Many suffered significant bone changes and fractures; most lost all their teeth. There were unusually large numbers who developed bone cancer, leukaemia and anaemia; some were given blood transfusions for years. The radium honeycombed the women’s bones so that, for example, Charlotte Purcell later developed osteoporosis throughout her spine and suffered a partial collapse of her vertebrae. Like Grace Fryer before her, she ultimately wore a back brace.

Marie Rossiter had at least six leg operations – her swollen legs began turning black – and in the end she had her leg amputated. ‘She said,’ remembered Dolores, ‘“Take it off! Right now! I don’t want to go home and think about it.”’

Marie’s remaining leg had a metal bar through it from her knee to her ankle; she became, in her words, ‘crippled up’ – but it still didn’t slow her down. She was the life and soul of the care home she later lived in, whizzing about in her wheelchair.

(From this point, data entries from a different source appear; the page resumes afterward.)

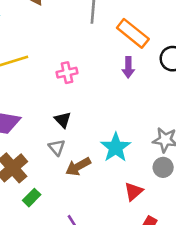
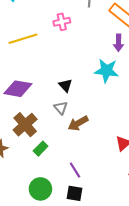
pink cross: (67, 73) -> (62, 22), moved
cyan star: (116, 147) -> (106, 71), moved, turned -30

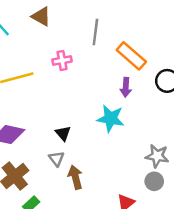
brown arrow: (78, 123) -> (75, 177), turned 102

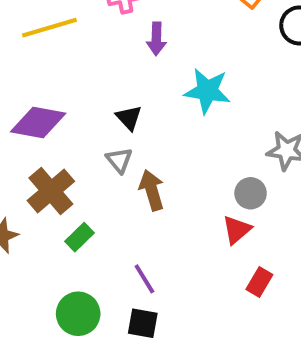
purple arrow: (126, 87) -> (156, 39), moved
gray circle: (154, 181) -> (251, 193), moved

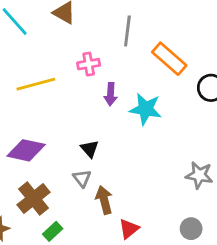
cyan star: (207, 91) -> (146, 109), moved
gray circle: (251, 193) -> (191, 229), moved
red triangle: (237, 230) -> (129, 229), moved

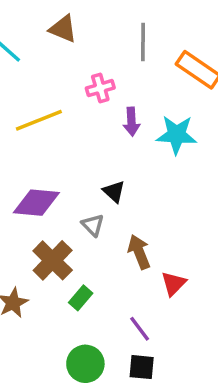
gray triangle: (82, 178) -> (93, 225), moved

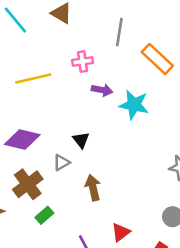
purple arrow: (132, 122) -> (102, 90), turned -84
gray triangle: (93, 225) -> (62, 162), turned 36
red triangle: (174, 284) -> (121, 232), moved

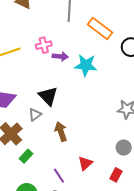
pink cross: (83, 62) -> (44, 45), moved
black triangle: (81, 140) -> (48, 96), size x1.5

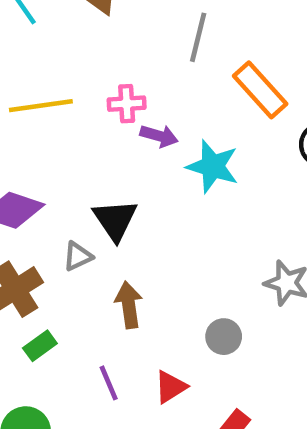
gray circle: (124, 148) -> (224, 337), moved
purple line: (59, 176) -> (109, 383), moved

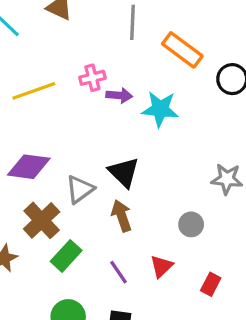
black triangle: (115, 220) -> (124, 172), moved
gray triangle: (78, 256) -> (80, 189), size x1.4
green rectangle: (40, 346) -> (66, 256), size x1.4

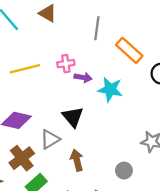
black triangle: (124, 172) -> (73, 117), moved

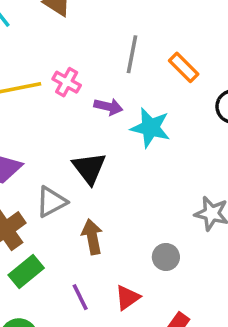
gray line: (97, 28) -> (132, 54), moved
orange rectangle: (129, 50) -> (184, 67), size x0.7
pink cross: (66, 64) -> (67, 82), moved, turned 35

Having studied these long-term effects of radiation, the CHR scientists – who had, at first, been looking for a magic threshold of radiation exposure, under which no harm was done – ultimately came to agree with Martland, who had warned decades before that ‘the normal radioactivity of the human body should not be increased’.

It is impossible to say how many dial-painters were killed by their work: so many were misdiagnosed or never traced that the records simply do not exist. Sometimes the cancer that former workers suffered later in life was never attributed to the job they did in their teens, though it came as a direct result. And the deaths, too, were only one part of it; how many women were crippled or suffered the unique pain of childlessness as a result of their poisoning is also unknown.